A good thing for me to learn here: stop complaining! Still tough on me coz when I have to walk through heavy rain at night getting all soaked, worrying about my phone getting wet or being in the water in the middle of a rainy night and getting all drenched from above as well, worrying about sharks – I DO complain. But two hours later I am laughing about it, so why complain in the first place? I know some people would never exchange their comfy beds and perfect kitchen for sleeping on the ground and making fire to heat the water, but I can only recommend to go back to the basics and appreciate everything you take for granted.
Another good thing what you learn here is living every day, without worrying about the next day or let alone the next week. I remember I used to live for the weekend back home and starting to feel depressed again by Sunday night. On the island I barely knew which day of the week it was except for Sunday, when it’s rest and church day. But also during the week there was so much joy and laughter, overall thanks to a very cheerful Canadian and loads of silly Fijians 😀

At first all these things seemed super crazy, unnecessary or sometimes even scary to me (like going in the ocean to check the net in the middle of the night knowing that there might be sharks) but after a while you get used to everything, or even more you start to question the things you know and that you have taken for granted (like electricity) for all your life. My head sometimes explodes with comparing all the different things and approaches to what I have learned and been taught in my (almost) 30 years. Another good thing for me to learn here is that I don’t get frustrated or moody when a plan doesn’t work out – it’s just the island way of life, it will happen another day or it won’t happen at all and that’s also fine, the world will still be turning. Fiji Time!
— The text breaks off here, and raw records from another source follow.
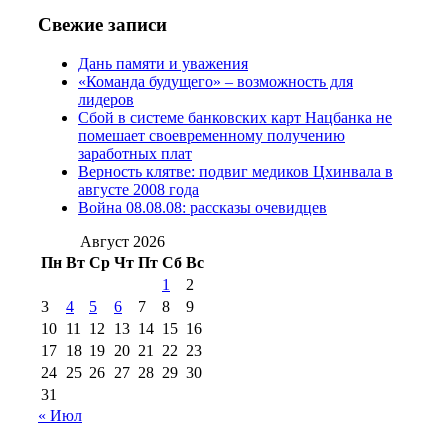
2016 г
(13)
№97 8
№97 6 августа 2013 г
(6)
Свежие записи
№97 11 августа
июля 2017 г
(13)
Дань памяти и уважения
2012 г
(15)
№97 30 июля 2015 г
«Команда будущего» – возможность для
(15)
лидеров
№98 1 августа 2015 г
(10)
№98 2
Сбой в системе банковских карт Нацбанка не
августа 2016 г
(10)
№98 5 июля 2014 г
(10)
помешает своевременному получению
№98 14
заработных плат
№98 8 августа 2013 г
(9)
Верность клятве: подвиг медиков Цхинвала в
августа 2012 г
(14)
августе 2008 года
№98+99 11 июля
Война 08.08.08: рассказы очевидцев
№99 4 августа
2017 г
(9)
№99 4 августа 2015 г
(6)
2016 г
(12)
№99 16
Август 2026
№99 8 июля 2014 г
(9)
Пн
Вт
Ср
Чт
Пт
Сб
Вс
№99+100 10
августа 2012 г
(11)
1
2
августа 2013 г
(12)
3
4
5
6
7
8
9
10
11
12
13
14
15
16
17
18
19
20
21
22
23
24
25
26
27
28
29
30
31
« Июл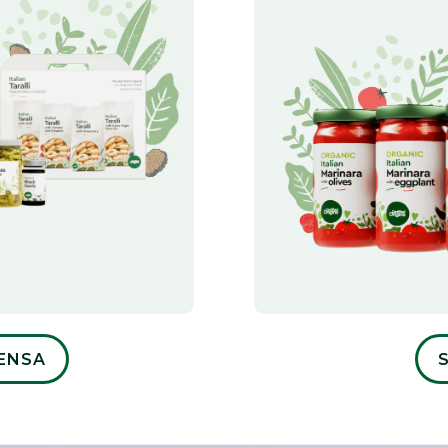
PENSA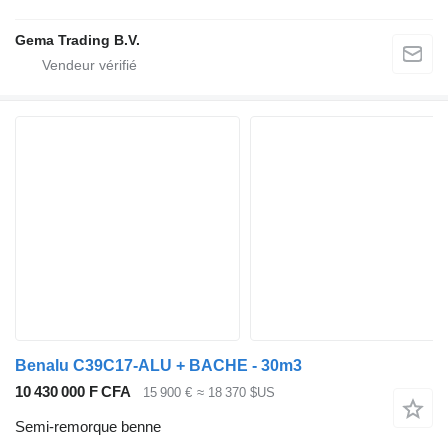
Gema Trading B.V.
Benalu C39C17-ALU + BACHE - 30m3
10 430 000 F CFA
15 900 €
≈ 18 370 $US
Semi-remorque benne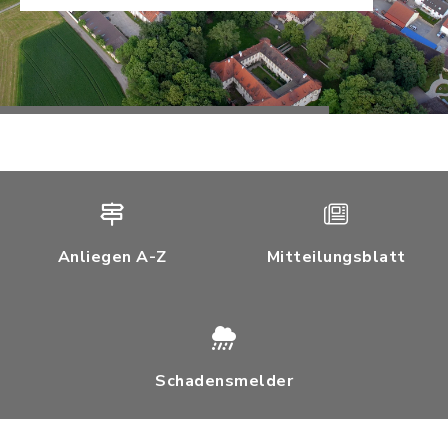
Anliegen A-Z
Mitteilungsblatt
Schadensmelder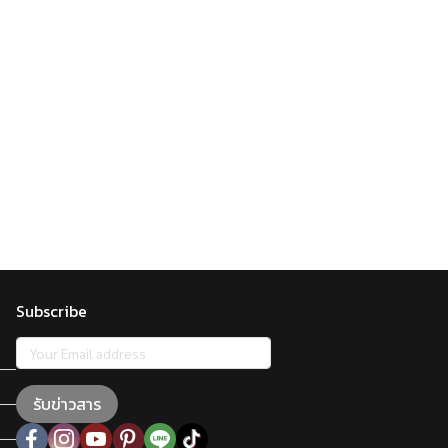
Subscribe
รับข่าวสาร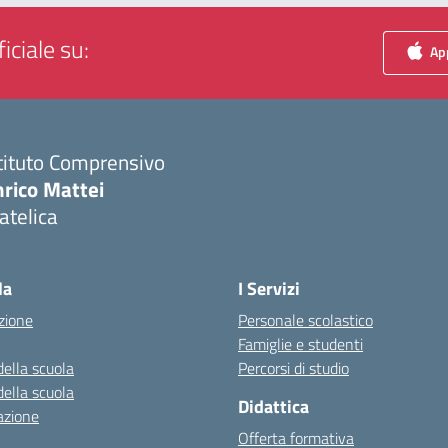
iciale su:
App
tituto Comprensivo
nrico Mattei
atelica
Visita la pagina iniziale della scuola
la
I Servizi
zione
Personale scolastico
Famiglie e studenti
della scuola
Percorsi di studio
della scuola
Didattica
azione
Offerta formativa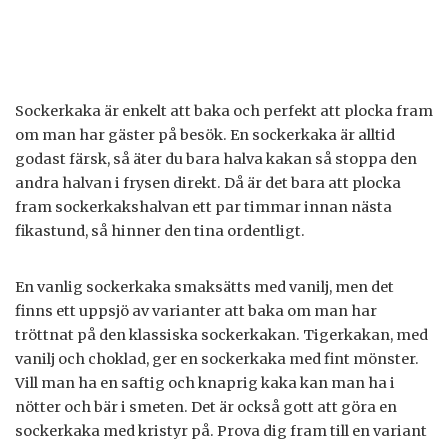
Sockerkaka är enkelt att baka och perfekt att plocka fram
om man har gäster på besök. En sockerkaka är alltid
godast färsk, så äter du bara halva kakan så stoppa den
andra halvan i frysen direkt. Då är det bara att plocka
fram sockerkakshalvan ett par timmar innan nästa
fikastund, så hinner den tina ordentligt.
En vanlig sockerkaka smaksätts med vanilj, men det
finns ett uppsjö av varianter att baka om man har
tröttnat på den klassiska sockerkakan. Tigerkakan, med
vanilj och choklad, ger en sockerkaka med fint mönster.
Vill man ha en saftig och knaprig kaka kan man ha i
nötter och bär i smeten. Det är också gott att göra en
sockerkaka med kristyr på. Prova dig fram till en variant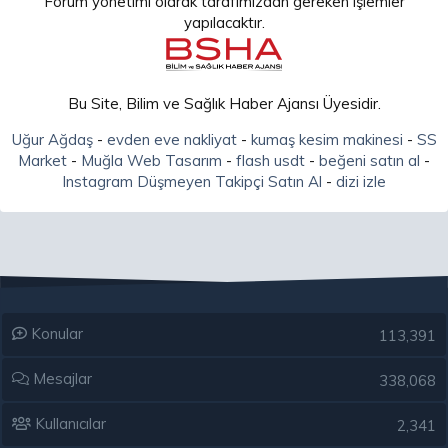
Forum yönetimi olarak tarafımızdan gereken işlemler
yapılacaktır.
Bu Site, Bilim ve Sağlık Haber Ajansı Üyesidir.
Uğur Ağdaş
-
evden eve nakliyat
-
kumaş kesim makinesi
-
SS
Market
-
Muğla Web Tasarım
-
flash usdt
-
beğeni satın al
-
Instagram Düşmeyen Takipçi Satın Al
-
dizi izle
Konular
113,391
Mesajlar
338,068
Kullanıcılar
2,341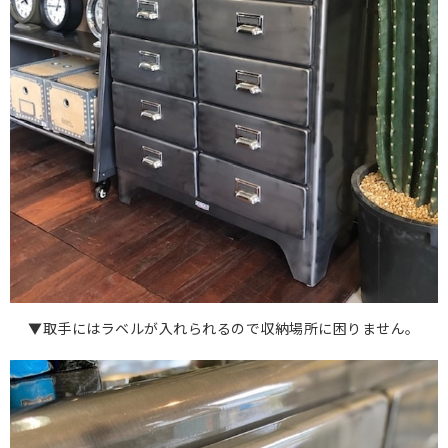
▼取手にはラベルが入れられるので収納場所に困りません。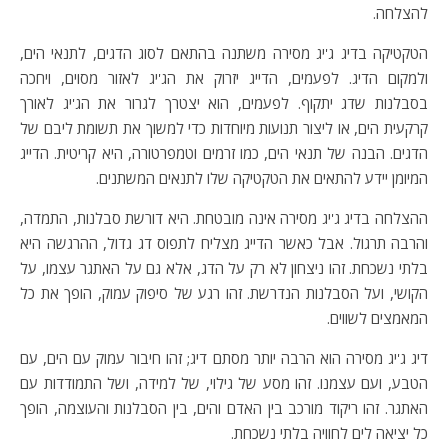
להצלחה.
הטקטיקה בדיג ג'יג מסירה משתנה בהתאם לסוג הדגים, לתנאי הים,
ולמקום הדיג. לפעמים, הדייג יזרוק את הג'יג לאזור מסוים, ויחכה
בסבלנות שדג יתקוף. לפעמים, הוא יצטרך לגרור את הג'יג לאורך
קרקעית הים, או ליצור תנועות מיוחדות כדי למשוך את תשומת ליבם של
הדגים. הבנה של תנאי הים, כמו זרמים וטמפרטורה, היא קריטית. הדייג
המיומן יידע להתאים את הטקטיקה שלו לתנאים המשתנים.
ההצלחה בדיג ג'יג מסירה אינה מובטחת. היא דורשת סבלנות, התמדה,
והרבה תרגול. אבל כאשר הדייג מצליח לתפוס דג גדול, ההרגשה היא
בלתי נשכחת. זהו ניצחון לא רק על הדג, אלא גם על האתגר עצמו, על
הקושי, ועל הסבלנות הנדרשת. זהו רגע של סיפוק עמוק, הופך את כל
המאמצים לשווים.
דיג ג'יג מסירה הוא הרבה יותר מסתם דיג; זהו חיבור עמוק עם הים, עם
הטבע, ועם עצמנו. זהו מסע של גילוי, של למידה, ושל התמודדות עם
האתגר. זהו ריקוד מורכב בין האדם והים, בין הסבלנות והעוצמה, הופך
כל יציאה לים לחוויה בלתי נשכחת.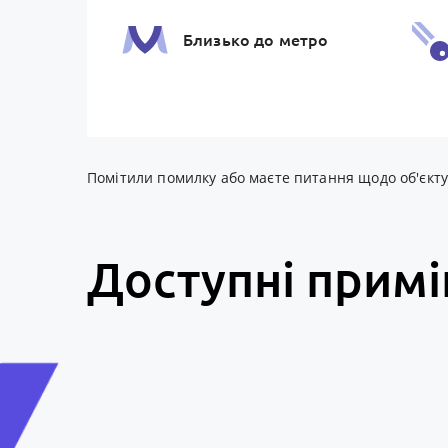
Близько до метро
Банки та термiнали
Помітили помилку або маєте питання щодо об'єкту? 
Доступні прим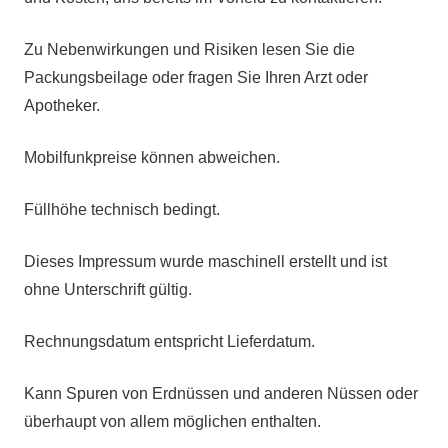
Zu Nebenwirkungen und Risiken lesen Sie die
Packungsbeilage oder fragen Sie Ihren Arzt oder
Apotheker.
Mobilfunkpreise können abweichen.
Füllhöhe technisch bedingt.
Dieses Impressum wurde maschinell erstellt und ist
ohne Unterschrift gültig.
Rechnungsdatum entspricht Lieferdatum.
Kann Spuren von Erdnüssen und anderen Nüssen oder
überhaupt von allem möglichen enthalten.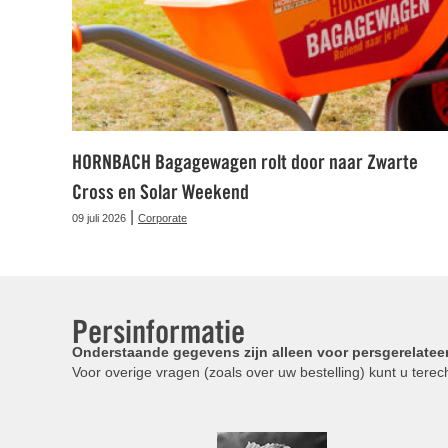
HORNBACH Bagagewagen rolt door naar Zwarte
Cross en Solar Weekend
|
09 juli 2026
Corporate
Persinformatie
Onderstaande gegevens zijn alleen voor persgerelatee
Voor overige vragen (zoals over uw bestelling) kunt u terech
While being Jane in the Jungle it was pretty though to do all the online work I used to do in Bali. I struggled not only with the signal sometimes but also with focusing on the “other world” out there with which I needed to be connected. Luckily all clients understood and it wasn’t that much work in the end. This is why I am on the mainland now, catching up on some work and also catching up with friends and family as I felt so detached from you guys while being on that remote island. But I can’t wait to go back and get my hands dirty and seeing all the friendly faces of the islanders again. I have never met happier and friendlier people than in Fiji, and I have been here three times so I know. There have been days in the last week where I met 10 cousins and uncles only in one day and said “Bula!” 50 times on my way to the next village and back.

Looking forward to see what happened being away for a week, keep you posted!